Would you reproduce exactly the lines below from the one holding "Культура (45, 2451)" through the one holding "Blogger (814, 1379)", inclusive, and no others?

TASK INPUT ::
****************

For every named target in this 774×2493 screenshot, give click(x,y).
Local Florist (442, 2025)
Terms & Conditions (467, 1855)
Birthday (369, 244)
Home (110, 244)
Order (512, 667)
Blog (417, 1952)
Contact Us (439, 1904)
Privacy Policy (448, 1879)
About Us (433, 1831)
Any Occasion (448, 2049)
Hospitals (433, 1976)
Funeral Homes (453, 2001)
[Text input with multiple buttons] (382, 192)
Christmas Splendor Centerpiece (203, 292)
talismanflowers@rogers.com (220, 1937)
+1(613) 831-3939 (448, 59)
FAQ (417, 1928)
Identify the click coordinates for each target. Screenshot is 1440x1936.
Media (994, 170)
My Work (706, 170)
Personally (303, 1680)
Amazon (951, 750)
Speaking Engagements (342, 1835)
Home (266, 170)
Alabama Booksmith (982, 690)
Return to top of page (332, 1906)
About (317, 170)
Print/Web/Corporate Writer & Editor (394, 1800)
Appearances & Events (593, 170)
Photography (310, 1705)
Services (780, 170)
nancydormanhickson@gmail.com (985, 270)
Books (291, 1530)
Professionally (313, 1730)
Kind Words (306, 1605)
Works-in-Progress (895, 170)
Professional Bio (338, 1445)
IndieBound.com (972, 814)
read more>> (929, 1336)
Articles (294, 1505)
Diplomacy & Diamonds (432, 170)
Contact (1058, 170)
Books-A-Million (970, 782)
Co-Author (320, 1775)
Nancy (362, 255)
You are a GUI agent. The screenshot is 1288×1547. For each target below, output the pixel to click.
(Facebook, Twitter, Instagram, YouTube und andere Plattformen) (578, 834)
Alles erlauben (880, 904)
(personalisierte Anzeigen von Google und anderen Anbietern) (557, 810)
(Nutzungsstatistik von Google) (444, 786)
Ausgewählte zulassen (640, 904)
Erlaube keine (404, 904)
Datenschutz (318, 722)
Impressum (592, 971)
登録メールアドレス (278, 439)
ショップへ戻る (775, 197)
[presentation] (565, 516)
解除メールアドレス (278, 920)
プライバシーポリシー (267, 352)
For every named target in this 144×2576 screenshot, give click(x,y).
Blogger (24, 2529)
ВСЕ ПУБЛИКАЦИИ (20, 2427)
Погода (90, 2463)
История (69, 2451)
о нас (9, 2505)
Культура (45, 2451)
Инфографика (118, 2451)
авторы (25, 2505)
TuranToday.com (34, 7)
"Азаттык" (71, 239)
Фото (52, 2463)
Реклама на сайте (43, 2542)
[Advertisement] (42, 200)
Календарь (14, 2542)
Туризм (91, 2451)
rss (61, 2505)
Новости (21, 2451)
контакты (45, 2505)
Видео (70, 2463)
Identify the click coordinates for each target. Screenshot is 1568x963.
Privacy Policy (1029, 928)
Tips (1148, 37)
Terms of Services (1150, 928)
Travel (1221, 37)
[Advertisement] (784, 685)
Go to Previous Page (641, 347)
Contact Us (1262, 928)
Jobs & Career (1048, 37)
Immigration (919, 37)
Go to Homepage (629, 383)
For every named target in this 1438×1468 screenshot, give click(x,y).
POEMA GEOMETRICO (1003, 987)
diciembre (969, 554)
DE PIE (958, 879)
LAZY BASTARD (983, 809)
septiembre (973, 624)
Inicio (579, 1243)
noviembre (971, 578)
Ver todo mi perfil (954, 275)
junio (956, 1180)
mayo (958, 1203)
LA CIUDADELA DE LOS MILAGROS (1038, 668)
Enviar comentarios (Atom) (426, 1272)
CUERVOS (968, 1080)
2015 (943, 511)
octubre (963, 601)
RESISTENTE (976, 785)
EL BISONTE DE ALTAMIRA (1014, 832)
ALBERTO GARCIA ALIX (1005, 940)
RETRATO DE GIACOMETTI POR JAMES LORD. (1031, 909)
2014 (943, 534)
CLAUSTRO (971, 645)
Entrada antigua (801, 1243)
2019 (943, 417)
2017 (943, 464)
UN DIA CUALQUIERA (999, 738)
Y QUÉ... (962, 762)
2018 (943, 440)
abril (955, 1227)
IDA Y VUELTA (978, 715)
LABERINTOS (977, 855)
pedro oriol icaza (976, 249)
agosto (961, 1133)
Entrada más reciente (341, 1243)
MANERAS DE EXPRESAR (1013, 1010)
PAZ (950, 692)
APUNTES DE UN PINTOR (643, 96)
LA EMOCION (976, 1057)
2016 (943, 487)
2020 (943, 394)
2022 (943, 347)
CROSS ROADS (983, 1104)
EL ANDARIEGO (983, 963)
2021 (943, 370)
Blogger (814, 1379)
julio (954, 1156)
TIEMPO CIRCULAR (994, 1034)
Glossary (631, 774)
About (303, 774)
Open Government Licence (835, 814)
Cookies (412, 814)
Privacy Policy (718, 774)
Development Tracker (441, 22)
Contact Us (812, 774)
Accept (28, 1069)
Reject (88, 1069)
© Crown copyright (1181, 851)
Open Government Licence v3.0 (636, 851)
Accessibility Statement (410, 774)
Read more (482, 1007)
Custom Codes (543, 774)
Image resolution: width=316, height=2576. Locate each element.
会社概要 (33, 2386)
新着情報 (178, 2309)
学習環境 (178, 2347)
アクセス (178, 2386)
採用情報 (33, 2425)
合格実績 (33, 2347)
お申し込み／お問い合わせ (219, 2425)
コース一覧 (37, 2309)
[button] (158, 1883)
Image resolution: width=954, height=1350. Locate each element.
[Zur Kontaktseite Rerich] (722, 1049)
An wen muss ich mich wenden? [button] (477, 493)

****************

ANSWER BOX ::
Культура (45, 2451)
Инфографика (118, 2451)
авторы (25, 2505)
TuranToday.com (34, 7)
"Азаттык" (71, 239)
Фото (52, 2463)
Реклама на сайте (43, 2542)
[Advertisement] (42, 200)
Календарь (14, 2542)
Туризм (91, 2451)
rss (61, 2505)
Новости (21, 2451)
контакты (45, 2505)
Видео (70, 2463)
Identify the click coordinates for each target. Screenshot is 1568x963.
Privacy Policy (1029, 928)
Tips (1148, 37)
Terms of Services (1150, 928)
Travel (1221, 37)
[Advertisement] (784, 685)
Go to Previous Page (641, 347)
Contact Us (1262, 928)
Jobs & Career (1048, 37)
Immigration (919, 37)
Go to Homepage (629, 383)
For every named target in this 1438×1468 screenshot, give click(x,y).
POEMA GEOMETRICO (1003, 987)
diciembre (969, 554)
DE PIE (958, 879)
LAZY BASTARD (983, 809)
septiembre (973, 624)
Inicio (579, 1243)
noviembre (971, 578)
Ver todo mi perfil (954, 275)
junio (956, 1180)
mayo (958, 1203)
LA CIUDADELA DE LOS MILAGROS (1038, 668)
Enviar comentarios (Atom) (426, 1272)
CUERVOS (968, 1080)
2015 (943, 511)
octubre (963, 601)
RESISTENTE (976, 785)
EL BISONTE DE ALTAMIRA (1014, 832)
ALBERTO GARCIA ALIX (1005, 940)
RETRATO DE GIACOMETTI POR JAMES LORD. (1031, 909)
2014 (943, 534)
CLAUSTRO (971, 645)
Entrada antigua (801, 1243)
2019 (943, 417)
2017 (943, 464)
UN DIA CUALQUIERA (999, 738)
Y QUÉ... (962, 762)
2018 (943, 440)
abril (955, 1227)
IDA Y VUELTA (978, 715)
LABERINTOS (977, 855)
pedro oriol icaza (976, 249)
agosto (961, 1133)
Entrada más reciente (341, 1243)
MANERAS DE EXPRESAR (1013, 1010)
PAZ (950, 692)
APUNTES DE UN PINTOR (643, 96)
LA EMOCION (976, 1057)
2016 (943, 487)
2020 (943, 394)
2022 (943, 347)
CROSS ROADS (983, 1104)
EL ANDARIEGO (983, 963)
2021 (943, 370)
Blogger (814, 1379)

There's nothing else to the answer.